• [Required work]: Below are records; count how many of their lines contain the word "Brazzaville" and give the number alone.

• [Material provided]:
────────────────────

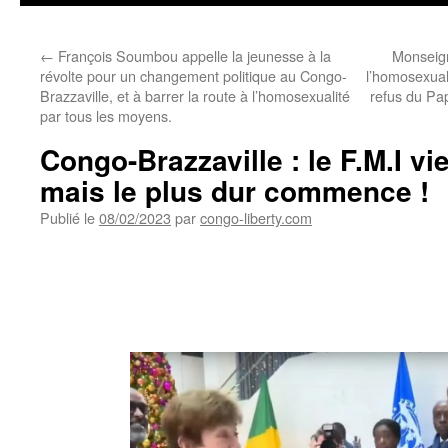
←
François Soumbou appelle la jeunesse à la
Monseig
révolte pour un changement politique au Congo-
l’homosexual
Brazzaville, et à barrer la route à l’homosexualité
refus du Pap
par tous les moyens.
Congo-Brazzaville : le F.M.I vi
mais le plus dur commence !
Publié le
08/02/2023
par
congo-liberty.com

────────────────────

• [Written answer]: 2